The Precision Parameter
The precision parameter (valid range: 10-24) controls the tradeoff between accuracy and sketch size:
| Precision | Approximate Error Rate | Sketch Size | Use Case |
|---|---|---|---|
| 10 | ~3.25% | ~1 KB | Rough estimates, very high volume |
| 12 | ~1.63% | ~4 KB | GA4 session counts (Google’s internal choice) |
| 14 | ~0.81% | ~16 KB | GA4 user counts (Google’s internal choice) |
| 15 | ~0.41% | ~32 KB | Default recommendation for most analytics |
| 18 | ~0.05% | ~256 KB | Near-exact requirements |
| 24 | ~0.003% | ~16 MB | Practically exact |
Precision 15 gives approximately 0.4% error. On a metric of 1 million unique users, that’s +/- 4,000 users. For virtually all business decisions, this is indistinguishable from exact.

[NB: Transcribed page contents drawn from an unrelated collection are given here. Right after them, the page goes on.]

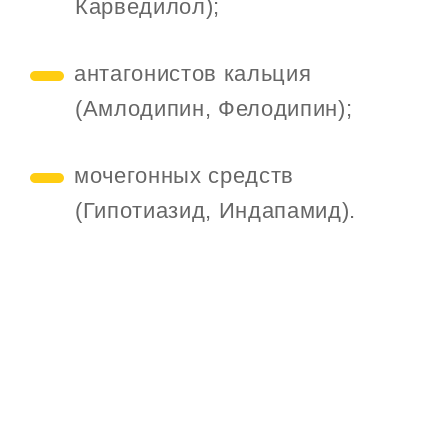
Карведилол);
антагонистов кальция
(Амлодипин, Фелодипин);
мочегонных средств
(Гипотиазид, Индапамид).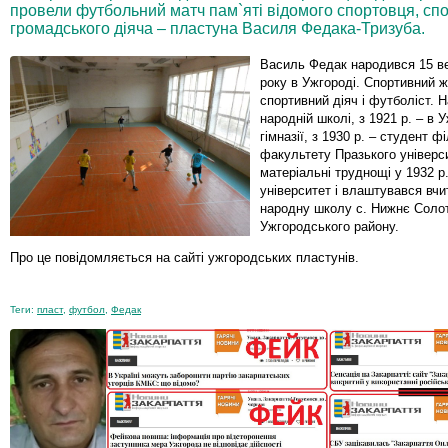
провели футбольний матч пам`яті відомого спортовця, спо
громадського діяча – пластуна Василя Федака-Тризуба.
Василь Федак народився 15 в
року в Ужгороді. Спортивний ж
спортивний діяч і футболіст. 
народній школі, з 1921 р. – в 
гімназії, з 1930 р. – студент 
факультету Празького універс
матеріальні труднощі у 1932 р
університет і влаштувався вч
народну школу с. Нижнє Соло
Ужгородського району.
Про це повідомляється на сайті ужгородських пластунів.
Теги:
пласт
,
футбол
,
Федак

GA4 uses precision 14 for user counts and 12 for sessions internally. If Google considers that accurate enough for their own analytics product, it’s likely accurate enough for your dashboards.
Higher precision means larger sketches, which means more storage and slightly slower merges. The difference is negligible for daily sketch tables (a few hundred KB per row at precision 15), but matters if you’re storing sketches at very high cardinality dimensions (per-user, per-page-URL).
Rolling Window Metrics
The precompute-and-merge pattern shines for rolling windows. A common dashboard requirement:
-- 7-day, 30-day, and 90-day unique users in one querySELECT (SELECT HLL_COUNT.MERGE(user_sketch) FROM `project.dataset.daily_user_sketches` WHERE event_date >= DATE_SUB(CURRENT_DATE(), INTERVAL 7 DAY)) AS unique_users_7d,
(SELECT HLL_COUNT.MERGE(user_sketch) FROM `project.dataset.daily_user_sketches` WHERE event_date >= DATE_SUB(CURRENT_DATE(), INTERVAL 30 DAY)) AS unique_users_30d,
(SELECT HLL_COUNT.MERGE(user_sketch) FROM `project.dataset.daily_user_sketches` WHERE event_date >= DATE_SUB(CURRENT_DATE(), INTERVAL 90 DAY)) AS unique_users_90d;With exact COUNT(DISTINCT), each window scans the full raw event table for its date range. The 90-day window alone might scan terabytes. With sketches, all three windows read from the tiny sketch table and return in under a second.
Performance Impact
- Execution speed: 4–8x faster than exact
COUNT(DISTINCT)on the same data - Slot consumption: 8x lower because sketches require far less memory than full deduplication
- Rolling windows: A 90-day unique user count that took 30 seconds with exact counting takes 200 milliseconds with sketch merges
- Storage: A daily sketch table for a billion-user dataset is megabytes, not terabytes
The performance gain comes from precomputing once and querying many times. The daily sketch computation runs once (or incrementally via dbt incremental model). Subsequent dashboard loads, ad-hoc queries, and API calls read from the sketch table instead of raw events.
When Not to Use HLL++
Sketches are wrong for:
- Exact counts required by regulation or contracts: Financial reporting, SLA metrics where +/- 1% matters legally
- Very small cardinalities: If you have fewer than 10,000 distinct values, exact counting is cheap enough and the approximation error might be proportionally noticeable
- Non-count-distinct use cases: HLL++ only does cardinality estimation. For other approximate analytics (percentiles, quantiles), look at
APPROX_QUANTILES
For unique users, unique sessions, unique devices, and unique page URLs across time windows, HLL++ sketches reduce both cost and latency significantly. The cost model math favors approximate answers when exact counting is prohibitively expensive.